◆ WHAT TO DO
Would you write out the entries below word for word, omitting the pictures?

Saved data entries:
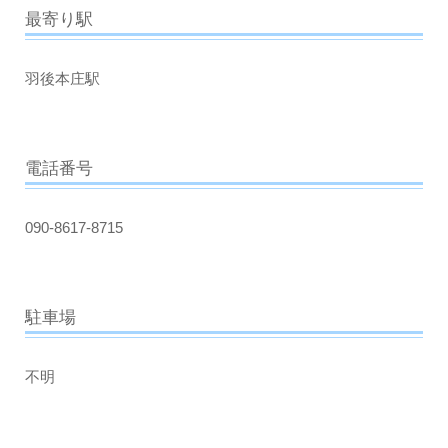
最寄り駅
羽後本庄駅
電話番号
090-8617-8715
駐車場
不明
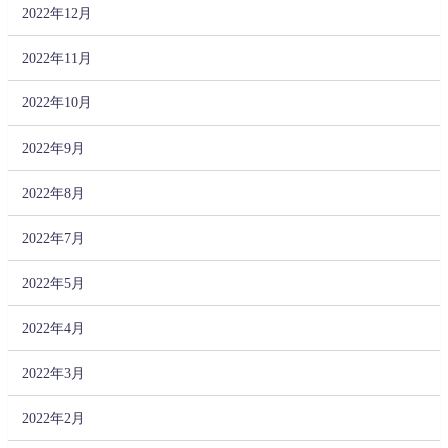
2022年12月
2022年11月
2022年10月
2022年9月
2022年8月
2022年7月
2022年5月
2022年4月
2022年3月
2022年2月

◆ ANSWER FOR THIS EXERCISE
最寄り駅
羽後本庄駅
電話番号
090-8617-8715
駐車場
不明
2022年12月
2022年11月
2022年10月
2022年9月
2022年8月
2022年7月
2022年5月
2022年4月
2022年3月
2022年2月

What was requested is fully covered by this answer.